(Records provided Opens)

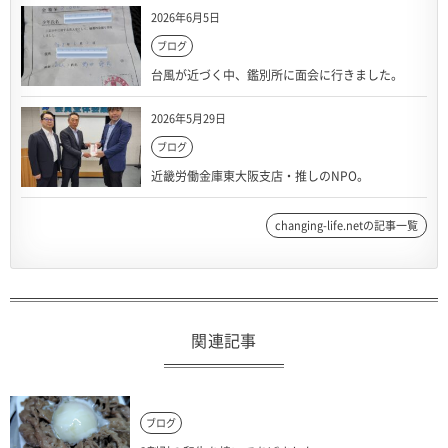
2026年6月5日
ブログ
台風が近づく中、鑑別所に面会に行きました。
2026年5月29日
ブログ
近畿労働金庫東大阪支店・推しのNPO。
changing-life.netの記事一覧
関連記事
ブログ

(Records provided Closes)

## [Activity]
If an entry contains an image, please omit that image and print everything else verbatim.

## [Written solution]
2026年6月5日
ブログ
台風が近づく中、鑑別所に面会に行きました。
2026年5月29日
ブログ
近畿労働金庫東大阪支店・推しのNPO。
changing-life.netの記事一覧
関連記事
ブログ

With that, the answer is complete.